Without knowing the context, it's easy to assume that most of us are just being selfish and thinking about ourselves. Fact is, we love the industry, we love our clients, and what David Jay is doing is scaring the crap out of a lot of us.

Welcome to the free market. Scared people only add to the efficiency.

I'm a shoot and share Photographer cos that's what is obtainable in my country. My country is such that you give your clients their CD of their images and you happen to be in their house three months after. You'd see your images on their walls without your permission or the canvas being order from you. So I don't fret anymore, I just charge more, give them their images and move on with another clients.

There are fast food restaurants where you can get a burger fries and soda for a buck and across the street there is Wolfgang Pucks restaurant that sells a prime beef burger for 18.99. Enough said.
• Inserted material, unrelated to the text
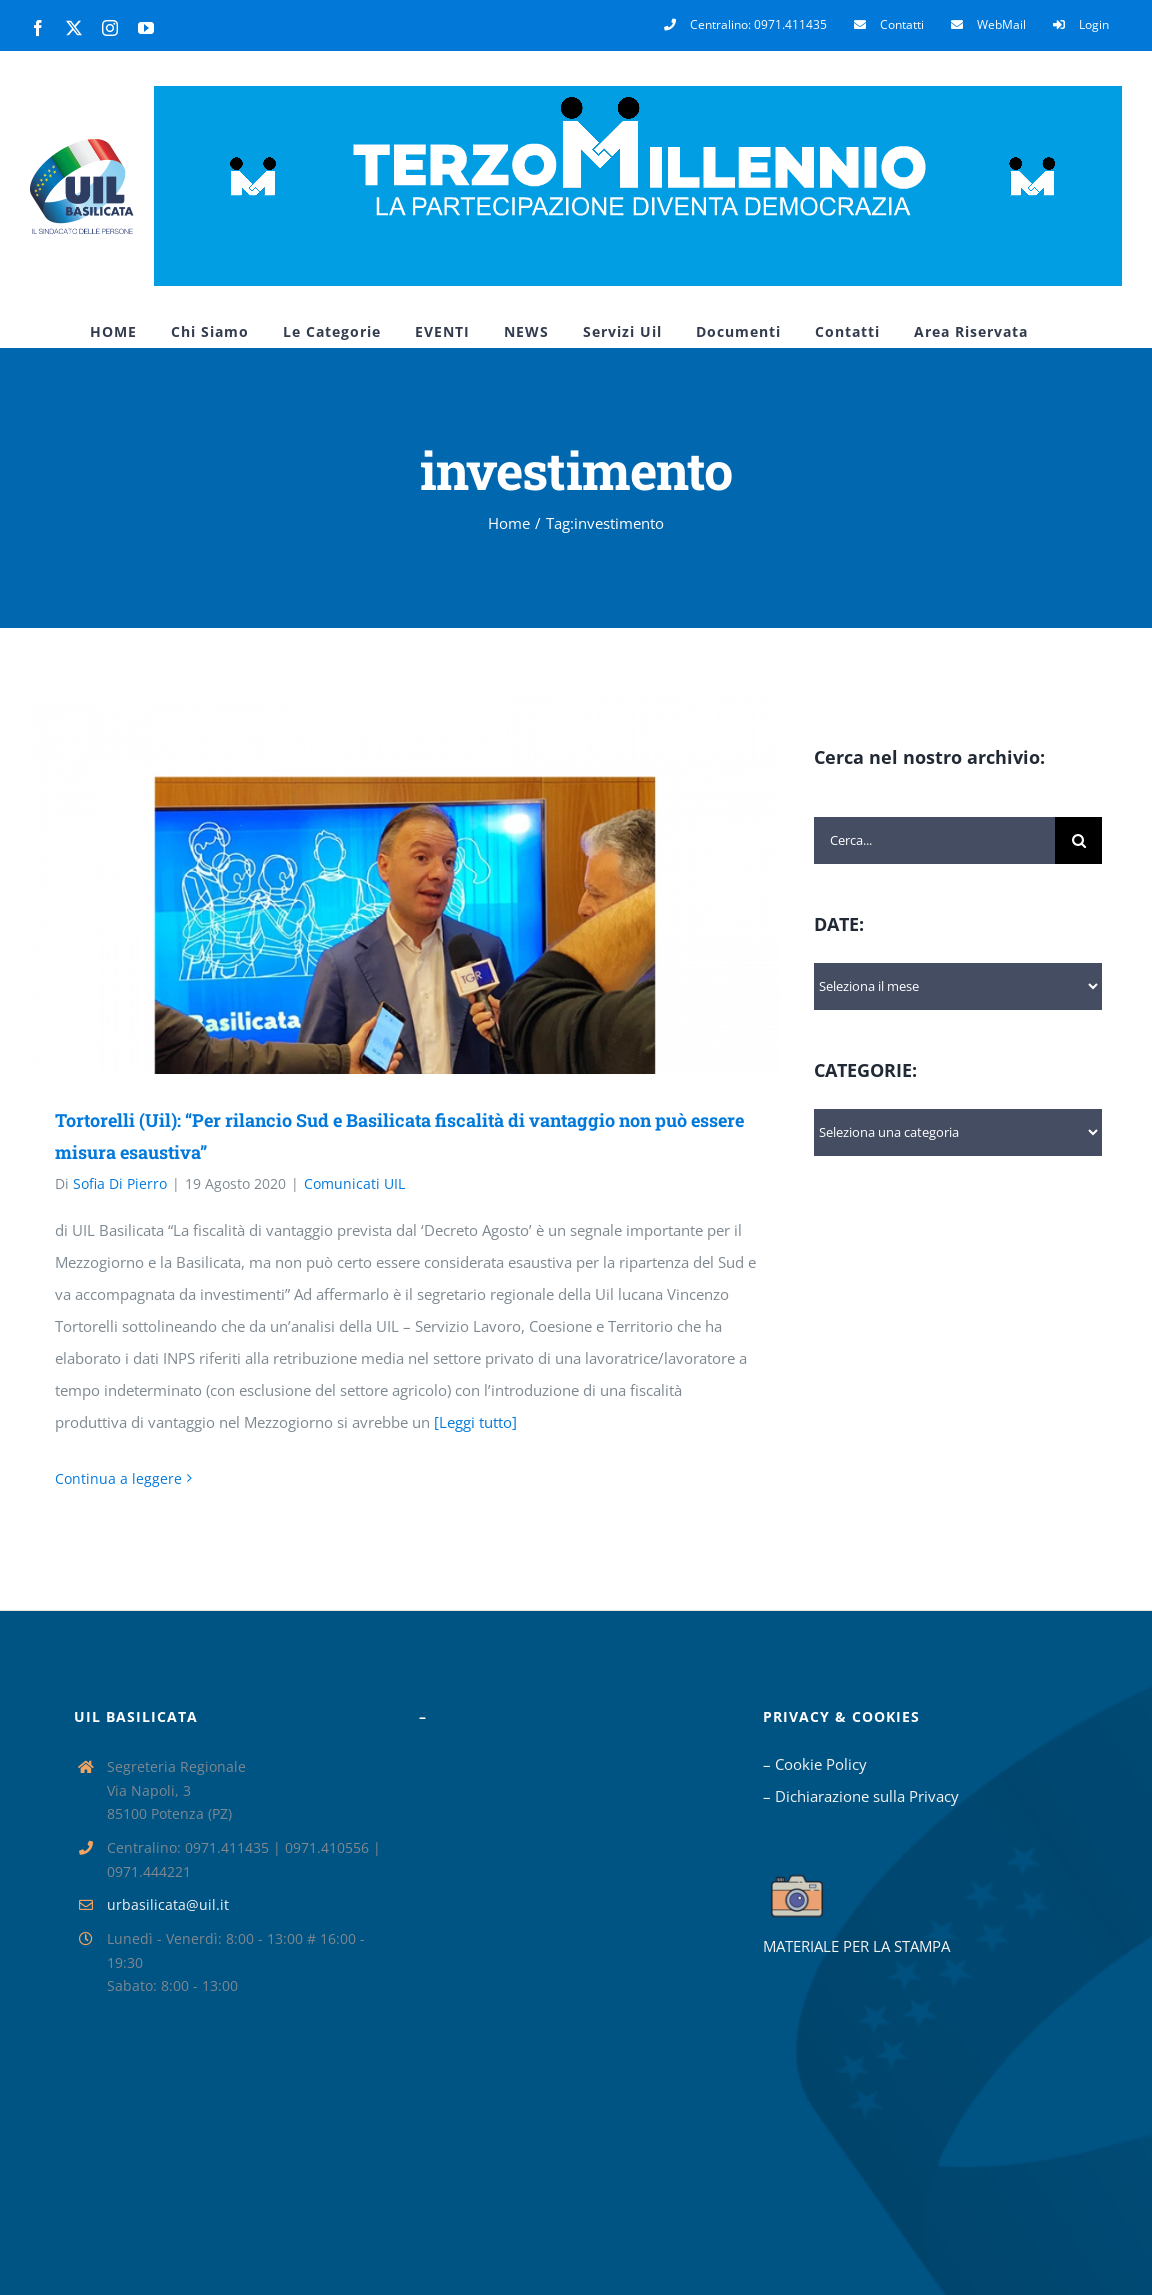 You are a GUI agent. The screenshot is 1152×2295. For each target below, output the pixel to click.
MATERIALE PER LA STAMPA (856, 1946)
My position is that I think that shoot and share photographers don't value their work. They need to realize that they are capturing a timeless moment or creating a peice of art. You are devaluing yourself when you just hand someone a disc and let them put it on something not worthy of art. Did Picasso paint on cheap cardboard? Or did he choose a nice cavas? Think about it. I'm not saying it's wrong, it is just making it harder for us full time photographers who live this 24/7 and not just on an occasional weekend because they have another job. Value what you shoot and the client will too. In fact, they will appreciate you more because you chose to care what their images were placed on. For those who care about referrals, think about what they will tell everyone. " He cares" not, " he's cheap ".

I am a "shoot and share" and my clients love it! With social media taking over, I feel it is the only way to go. People want to post their digital images to Facebook, Twitter, and all the other SM outlets. I do explain to my clients that they can order prints wherever they would like, but there is a quality difference from professional labs to places like Walgreens. I then offer them my prices for printing if they would like to add that to their cost after receiving the digital images. I feel like that is a good balance of the 2 worlds.
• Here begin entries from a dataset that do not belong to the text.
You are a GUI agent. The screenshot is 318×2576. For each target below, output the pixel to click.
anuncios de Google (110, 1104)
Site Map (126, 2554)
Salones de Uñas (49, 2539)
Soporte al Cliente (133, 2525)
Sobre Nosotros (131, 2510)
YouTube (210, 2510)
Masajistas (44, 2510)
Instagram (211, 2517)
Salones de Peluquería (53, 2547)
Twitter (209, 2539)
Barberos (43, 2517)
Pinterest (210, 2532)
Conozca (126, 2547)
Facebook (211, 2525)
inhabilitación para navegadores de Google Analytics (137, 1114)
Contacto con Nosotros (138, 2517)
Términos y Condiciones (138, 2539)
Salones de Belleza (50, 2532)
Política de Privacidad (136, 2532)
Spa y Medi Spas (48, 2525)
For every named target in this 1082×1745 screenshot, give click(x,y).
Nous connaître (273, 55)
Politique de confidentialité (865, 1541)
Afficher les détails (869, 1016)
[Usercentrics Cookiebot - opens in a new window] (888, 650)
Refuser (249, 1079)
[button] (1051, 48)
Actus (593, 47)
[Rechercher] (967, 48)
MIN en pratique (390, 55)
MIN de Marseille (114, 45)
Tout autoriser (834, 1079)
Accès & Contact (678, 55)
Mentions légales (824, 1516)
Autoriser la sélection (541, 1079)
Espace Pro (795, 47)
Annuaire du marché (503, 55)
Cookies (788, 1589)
I hope somebody can do a survey on who is making money and who is still in business 6 months

I only let my clients have images printable up to 8x10 only, anything larger they must go through me. 11x14 and larger(I am going for the larger canvas prints of at least 16x10) is a la carte.
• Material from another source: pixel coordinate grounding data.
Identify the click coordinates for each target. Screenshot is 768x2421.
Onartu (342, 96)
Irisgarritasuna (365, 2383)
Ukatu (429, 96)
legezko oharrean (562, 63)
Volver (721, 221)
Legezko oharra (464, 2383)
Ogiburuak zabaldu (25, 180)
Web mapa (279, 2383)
What I have been seeing a LOT of recently in my own area of the state I live in, are photographers offering a session with 20-50 (or all) fully edited digital images on a disc for $150 or $200. This to me, is what I feel most people are upset about. Not that our clients are upset that some photographers are giving the digital files, but that they are educating the client that they should expect custom photography to include all of their photos, fully edited, for pennies. Personally, I give the digital files of the prints that are chosen in my collections, but my collections range up to $5K. I have priced my collections for profit and sustainability of my business. I have had my share of potential clients who come in and expect much lower prices and I'm not going to lie, I don't feel I should need to defend my pricing to anyone, so I simply turn those clients away (professionally of course). This article, while well written, doesn't really go into this point of the matter. Most of the shoot and share photographers I have seen, are not educated properly on how to sustain a business and I think are mainly doing it for quick cash, without the thought of the actual work that they have to put into it and then the clients are left dissatisfied with their products. If a shoot and share photographer wants to charge $1000 for their work, then great, but at $150, I think it's doing a disservice to not only the customers, but to other photographers - by educating the customer incorrectly.